Dispatch: On the Way to Ha Long Bay


Black Travels community member, Claire Garcia is currently traveling through China and Vietnam, and has been sending us dispatches along the way.

(image) My children have often told me that things that I see always remind me of books. Well, Ha Long Bay reminded me of my second-favorite novel in the world, Joseph Conrad's The Secret Sharer.

As I leaned on the rail of our classic junk (such a precise replica of the traditional boat that all the various mechanisms that would now be made out of iron or steel were wood), gazing out over the placid seascape of still water and jutting islands, lines of Conrad's kept coming back to me during our 2 days and a night at sea.

For Conrad, this northern part of the South China sea was part of the Gulf of Siam; to the French colonists and later the American military forces, it was the Gulf of Tonkin. Now, to the recently (in their long history) unified nation of Viet Nam, it is Ha Long "Descending Dragon") Bay.
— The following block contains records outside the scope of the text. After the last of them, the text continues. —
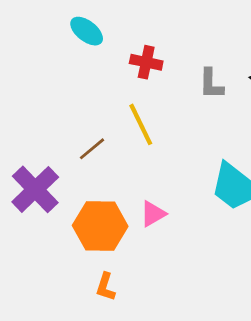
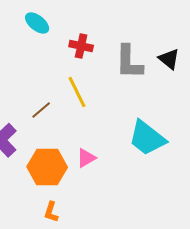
gray L-shape: (211, 84) -> (129, 62), size x1.5

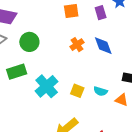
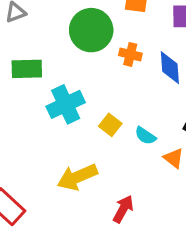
green circle: (29, 42) -> (91, 30), moved, size x1.4
orange cross: (77, 45) -> (130, 54), turned 32

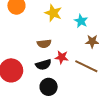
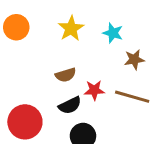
yellow star: (53, 13) -> (71, 28), turned 30

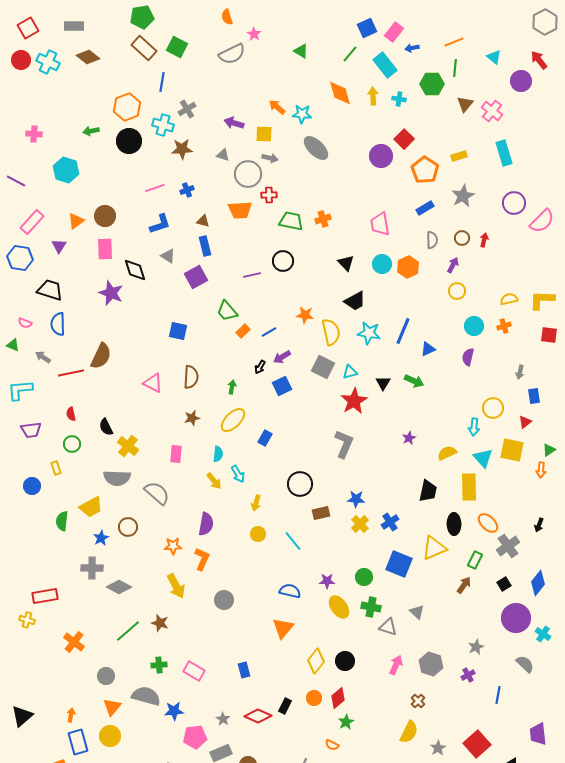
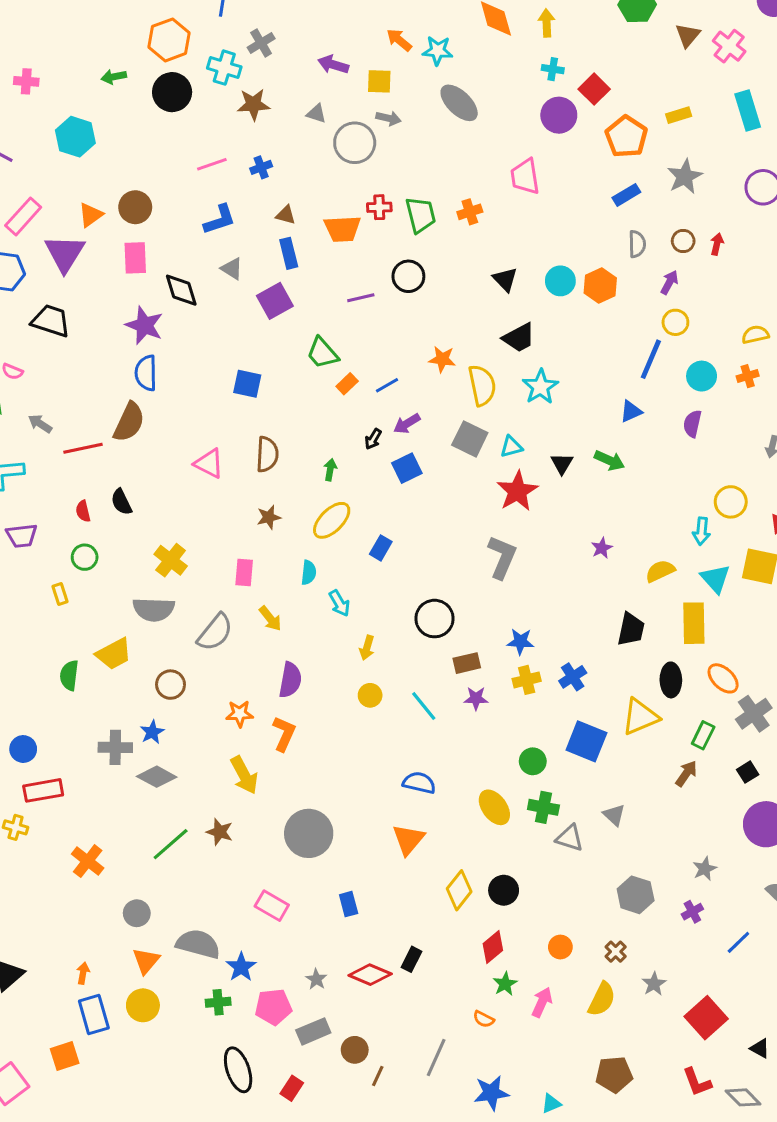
cyan cross: (399, 99) -> (553, 69), moved
red cross: (269, 195) -> (379, 207), moved
orange trapezoid: (240, 210) -> (342, 229), moved
green trapezoid: (291, 221) -> (421, 215), turned 65
pink trapezoid: (380, 224) -> (525, 177), moved
purple triangle: (59, 246) -> (65, 253), size x1.8
blue semicircle: (58, 324) -> (146, 373), moved
blue line: (403, 331) -> (651, 359), moved
cyan star: (369, 333) -> (540, 387), turned 30
black semicircle: (106, 427) -> (121, 502), moved
yellow arrow: (214, 481) -> (270, 619), moved
blue circle: (32, 486) -> (23, 749), moved
gray semicircle: (157, 493) -> (215, 632), turned 88
yellow cross: (360, 524) -> (527, 680), turned 30
blue star: (101, 538) -> (152, 732), moved
purple star: (327, 581) -> (476, 698), moved
gray circle: (224, 600) -> (309, 833), moved, size x1.6
green cross: (159, 665) -> (218, 1002), moved
pink arrow: (396, 665) -> (542, 1002), moved
blue line: (498, 695) -> (738, 942), turned 36
orange circle: (314, 698) -> (560, 947), moved
blue star: (174, 711) -> (241, 967), turned -30
gray star: (438, 748) -> (654, 984), moved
To get to Ha Long, one must go 3 hours north of Ha Noi along a very exciting highway. I now know that my husband's opinion that three vehicles going in two directions can pass each other if no one loses their head is true~ and add a multitude of scooters and bicycles, water buffalo and chickens and goats and you can imagine that it was better not to look out of the front window of
the mini van.

There is an average of 3 motor scooters per household in Vietnam. Most people do not have cars. Among the more startling things I have seen on the backs of motor scooters:
  • a brand new washing machine;
  • a cow;
  • four porcelain vases, each about 5 feet tall;
(image) Of course, it is routine to see families, including infants, who would have taken up a whole minivan on one scooter, and mountains of various produce.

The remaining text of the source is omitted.